Ethical compromise
The Oxford Dictionary defines compromise as the settlement of certain differences by mutual agreement that can be reached by adjusting the conflicting or opposing claims, principles, or by modifying demands.
Therefore, to compromise means to come to a certain deal in a a problematic situation between several parties by giving up some of their demands in favor of another party. The cornerstone of any argument is communication, only through which a mutual acceptance of terms can be reached, even if it involves any deviations from original goals or desires, whereas ethical compromise means that you can deal with the situation you have done wrong in.

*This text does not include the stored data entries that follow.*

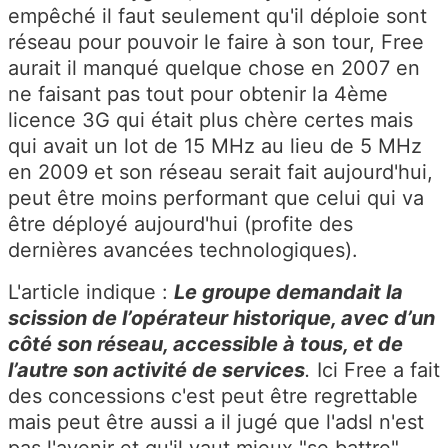
empêché il faut seulement qu'il déploie sont
réseau pour pouvoir le faire à son tour, Free
aurait il manqué quelque chose en 2007 en
ne faisant pas tout pour obtenir la 4ème
licence 3G qui était plus chère certes mais
qui avait un lot de 15 MHz au lieu de 5 MHz
en 2009 et son réseau serait fait aujourd'hui,
peut être moins performant que celui qui va
être déployé aujourd'hui (profite des
dernières avancées technologiques).
L'article indique :
Le groupe demandait la
scission de l’opérateur historique, avec d’un
côté son réseau, accessible à tous, et de
l’autre son activité de services
.
Ici Free a fait
des concessions c'est peut être regrettable
mais peut être aussi a il jugé que l'adsl n'est
pas l'avenir et qu'il vaut mieux "se battre"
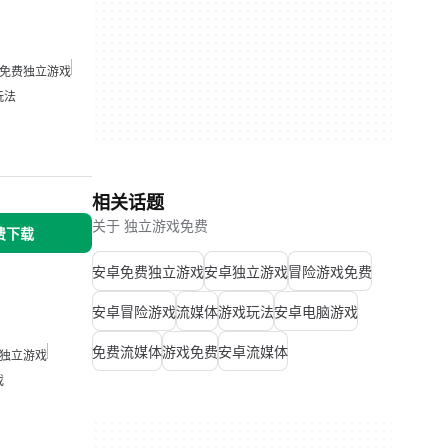
免费独立游戏
玩法
相关话题
关于 独立游戏免费
免费下载
安卓免费独立游戏
安卓独立游戏
冒险游戏免费
安卓冒险游戏
流媒体
游戏玩法
安卓电脑游戏
免费流媒体
游戏免费
安卓流媒体
独立游戏
戏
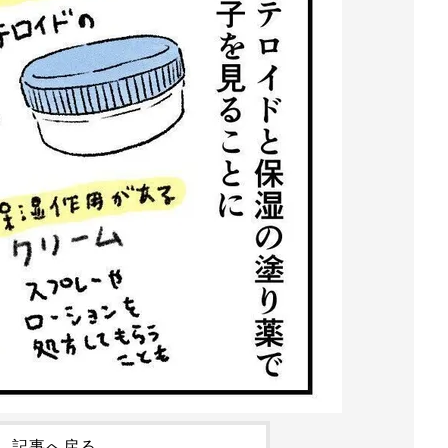
記事へ戻る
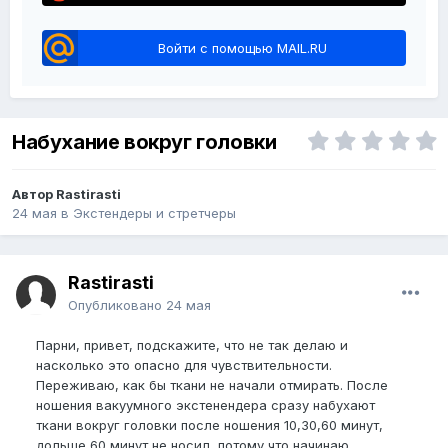
Войти с помощью MAIL.RU
Набухание вокруг головки
Автор Rastirasti
24 мая
в
Экстендеры и стретчеры
Rastirasti
Опубликовано
24 мая
Парни, привет, подскажите, что не так делаю и
насколько это опасно для чувствительности.
Переживаю, как бы ткани не начали отмирать. После
ношения вакуумного экстенендера сразу набухают
ткани вокруг головки после ношения 10,30,60 минут,
дольше 60 минут не носил, потому что начинаю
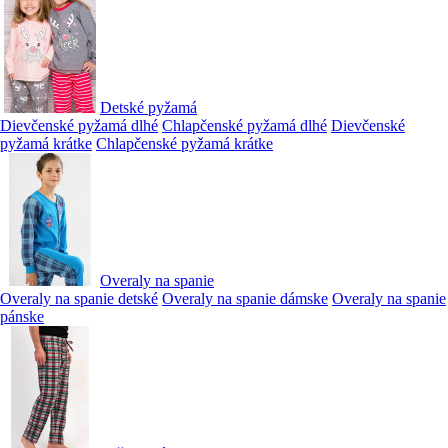
Detské pyžamá
Dievčenské pyžamá dlhé
Chlapčenské pyžamá dlhé
Dievčenské
pyžamá krátke
Chlapčenské pyžamá krátke
Overaly na spanie
Overaly na spanie detské
Overaly na spanie dámske
Overaly na spanie
pánske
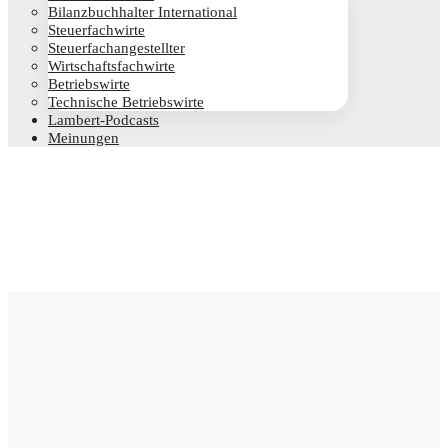
Bilanz­buch­hal­ter International
Steu­er­fach­wir­te
Steu­er­fach­an­ge­stell­ter
Wirt­schafts­fach­wir­te
Betriebs­wir­te
Tech­ni­sche Betriebswirte
Lam­­bert-Pod­­casts
Mei­nun­gen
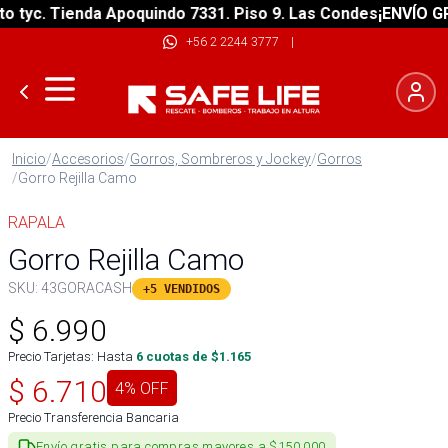
yc. Tienda Apoquindo 7331. Piso 9. Las Condes
¡ENVÍO GRATI
+56 2 2244 3777
|
Inicio
/
Accesorios
/
Gorros, Sombreros y Jockey
/
Gorros
/
Gorro Rejilla Camo
RAPALA
Gorro Rejilla Camo
SKU:
43GORACASH
+5 VENDIDOS
$
6.990
Precio Tarjetas: Hasta
6
cuotas de $
1.165
$
6.710
4
% OFF
Precio Transferencia Bancaria
Envío gratis para compras mayores a $150.000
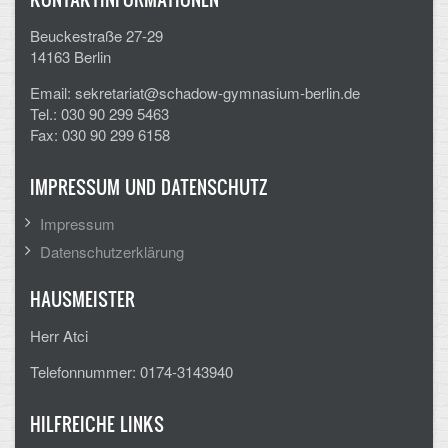
Beuckestraße 27-29
14163 Berlin
Email: sekretariat@schadow-gymnasium-berlin.de
Tel.: 030 90 299 5463
Fax: 030 90 299 6158
IMPRESSUM UND DATENSCHUTZ
Impressum
Datenschutzerklärung
HAUSMEISTER
Herr Atci
Telefonnummer: 0174-3143940
HILFREICHE LINKS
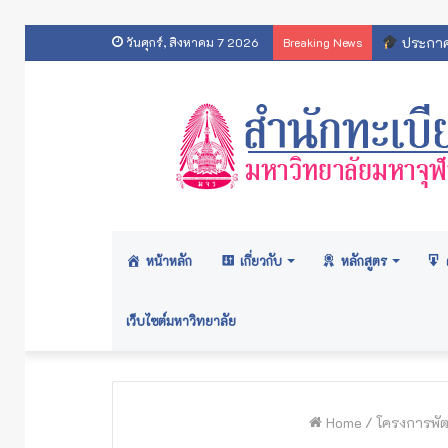
ประกาศส
วันศุกร์, สิงหาคม 7 2026
Breaking News
หน้าหลัก
เกี่ยวกับ
หลักสูตร
เว็บไซต์มหาวิทยาลัย
Home
/
โครงการพัฒ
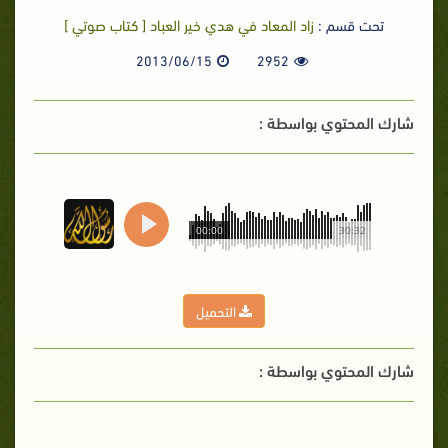
تحت قسم :
زاد المعاد في هدي خير العباد [ كتاب صوتي ]
2013/06/15
2952
شارك المحتوي بواسطة :
00:00
30:32
التحميل
شارك المحتوي بواسطة :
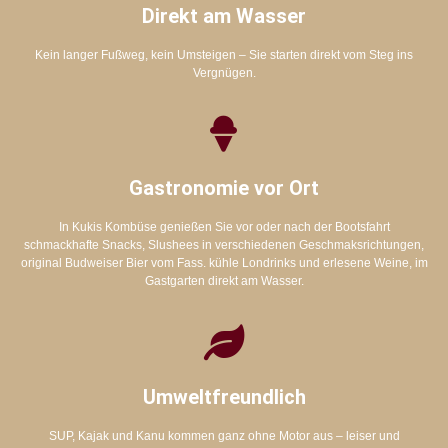
Direkt am Wasser
Kein langer Fußweg, kein Umsteigen – Sie starten direkt vom Steg ins
Vergnügen.
Gastronomie vor Ort
In Kukis Kombüse genießen Sie vor oder nach der Bootsfahrt
schmackhafte Snacks, Slushees in verschiedenen Geschmaksrichtungen,
original Budweiser Bier vom Fass. kühle Londrinks und erlesene Weine, im
Gastgarten direkt am Wasser.
Umweltfreundlich
SUP, Kajak und Kanu kommen ganz ohne Motor aus – leiser und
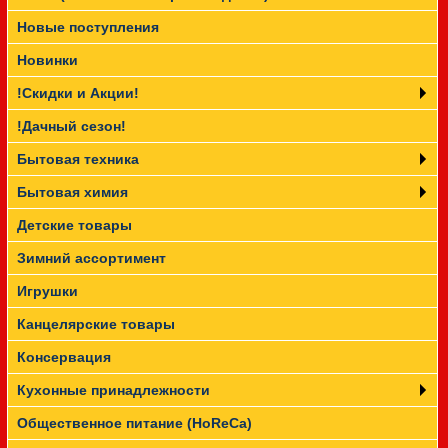
Новые поступления
Прайс-лист
Новинки
!Скидки и Акции!
!Дачный сезон!
Бытовая техника
Бытовая химия
Детские товары
Зимний ассортимент
Игрушки
Канцелярские товары
Консервация
Кухонные принадлежности
Общественное питание (HoReCa)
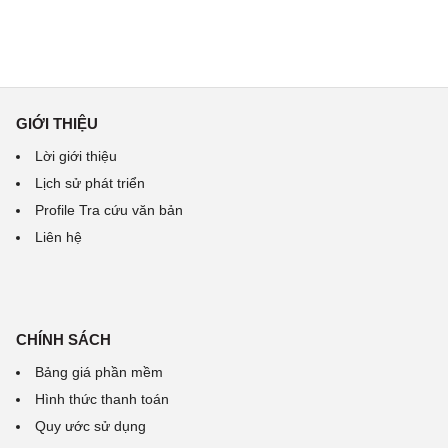
GIỚI THIỆU
Lời giới thiệu
Lịch sử phát triển
Profile Tra cứu văn bản
Liên hệ
CHÍNH SÁCH
Bảng giá phần mềm
Hình thức thanh toán
Quy ước sử dụng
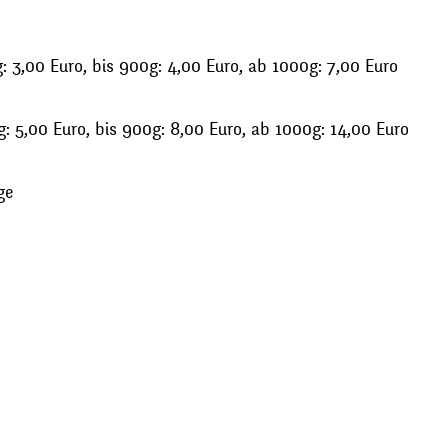
 3,00 Euro, bis 900g: 4,00 Euro, ab 1000g: 7,00 Euro
: 5,00 Euro, bis 900g: 8,00 Euro, ab 1000g: 14,00 Euro
ge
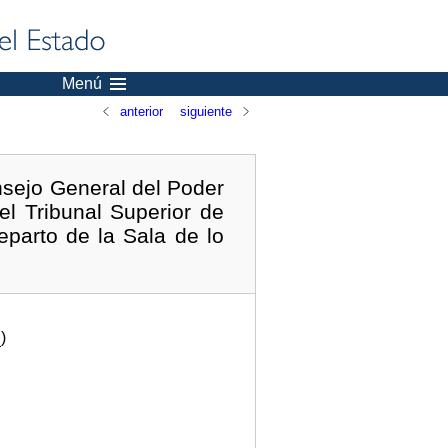
Menú
anterior
siguiente
sejo General del Poder
el Tribunal Superior de
eparto de la Sala de lo
.
)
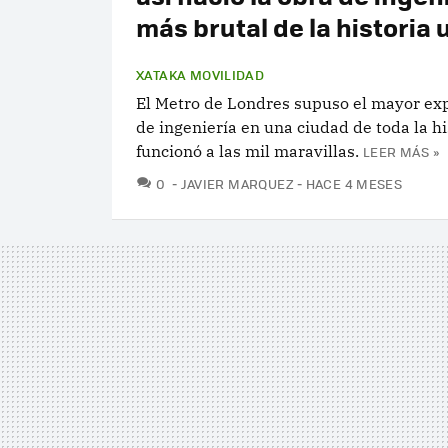
más brutal de la historia
XATAKA MOVILIDAD
El Metro de Londres supuso el mayor e
de ingeniería en una ciudad de toda la hi
funcionó a las mil maravillas.
LEER MÁS »
COMENTARIOS
0
JAVIER MARQUEZ
HACE 4 MESES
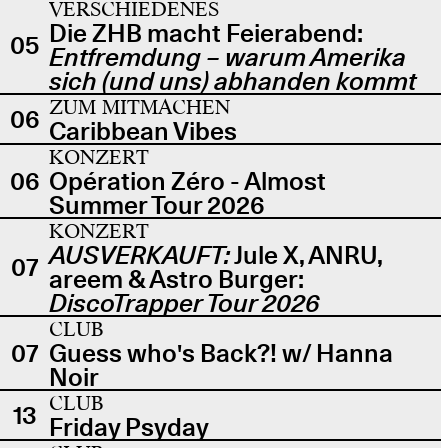
VERSCHIEDENES
Die ZHB macht Feierabend:
05
Entfremdung – warum Amerika
sich (und uns) abhanden kommt
ZUM MITMACHEN
06
Caribbean Vibes
KONZERT
06
Opération Zéro - Almost
Summer Tour 2026
KONZERT
AUSVERKAUFT:
Jule X, ANRU,
07
areem & Astro Burger:
DiscoTrapper Tour 2026
CLUB
07
Guess who's Back?! w/ Hanna
Noir
CLUB
13
Friday Psyday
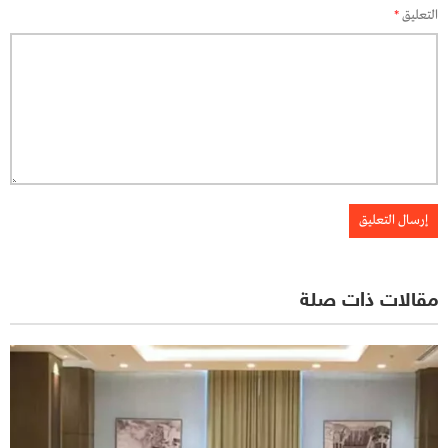
التعليق
*
مقالات ذات صلة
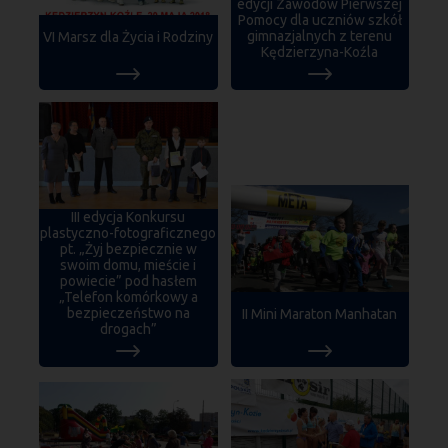
edycji Zawodów Pierwszej
Pomocy dla uczniów szkół
gimnazjalnych z terenu
VI Marsz dla Życia i Rodziny
Kędzierzyna-Koźla
III edycja Konkursu
plastyczno-fotograficznego
pt. „Żyj bezpiecznie w
swoim domu, mieście i
powiecie” pod hasłem
„Telefon komórkowy a
bezpieczeństwo na
II Mini Maraton Manhatan
drogach”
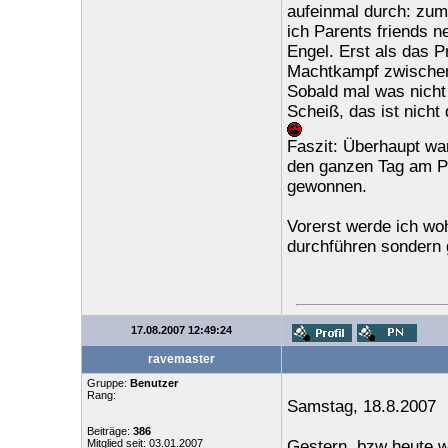
aufeinmal durch: zum 
ich Parents friends n
Engel. Erst als das P
Machtkampf zwischen
Sobald mal was nicht 
Scheiß, das ist nicht
Faszit: Überhaupt war 
den ganzen Tag am Pc 
gewonnen.
Vorerst werde ich woh
durchführen sondern 
17.08.2007 12:49:24
ravemaster
Gruppe:
Benutzer
Rang:
Samstag, 18.8.2007
Beiträge:
386
Mitglied seit: 03.01.2007
Gestern, bzw heute wa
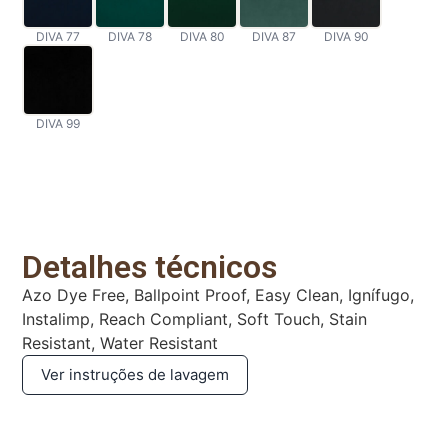
DIVA 77
DIVA 78
DIVA 80
DIVA 87
DIVA 90
DIVA 99
Detalhes técnicos
Azo Dye Free, Ballpoint Proof, Easy Clean, Ignífugo,
Instalimp, Reach Compliant, Soft Touch, Stain
Resistant, Water Resistant
Ver instruções de lavagem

The presented video program tells us all about the ethical compromise created during the recession of 2008, and the situation those responsible bankers found themselves in, but with the only exception: bankers were completely unable to handle the aftermath situation, nor were they held fully responsible for secret fraud actions they had been practicing for over a decade before the judgment day arrived. What is even more frustrating is that such situation could have been easily avoided, as government authorities had been trying to reach out to those masterminds before everything went completely wrong, but simple greed has made the case. It was a wish to make bank investments safer that helped to create a mechanism of selling/purchasing security swaps, but it was the greed that turned this mechanism into a self-sustained monster, which, ones freed, got out of control, and could not be stopped. This whole case of a mortgage bubble that blew in 2008 is an example of an ethical compromise but without the needed compromised to be reached, and without the ability to handle the aftermath.